(Beginning of Data in this exercise)

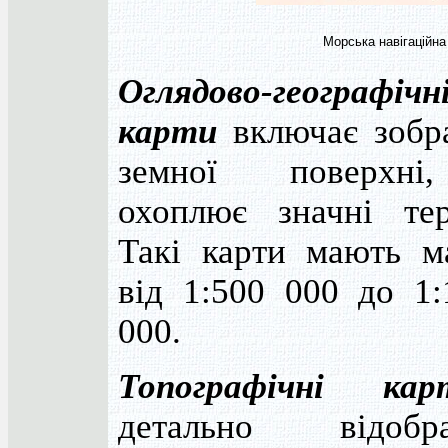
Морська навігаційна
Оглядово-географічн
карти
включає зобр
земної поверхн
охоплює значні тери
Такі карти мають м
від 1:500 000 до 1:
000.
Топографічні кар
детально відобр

(End of Data in this exercise)
(Beginning of Data in this exercise)

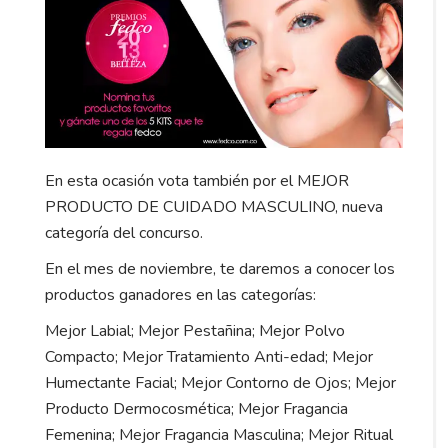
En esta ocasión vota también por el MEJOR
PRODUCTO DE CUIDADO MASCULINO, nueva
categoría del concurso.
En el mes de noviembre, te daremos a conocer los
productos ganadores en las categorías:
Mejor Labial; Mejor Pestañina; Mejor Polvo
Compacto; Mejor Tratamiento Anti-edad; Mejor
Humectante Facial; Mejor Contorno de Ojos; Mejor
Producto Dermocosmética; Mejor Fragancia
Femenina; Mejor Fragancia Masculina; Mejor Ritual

(End of Data in this exercise)

_Instructions to follow:_
Filtering the entries above by the word "Fragancia", copy each line that matches.

_Task result:_
Producto Dermocosmética; Mejor Fragancia
Femenina; Mejor Fragancia Masculina; Mejor Ritual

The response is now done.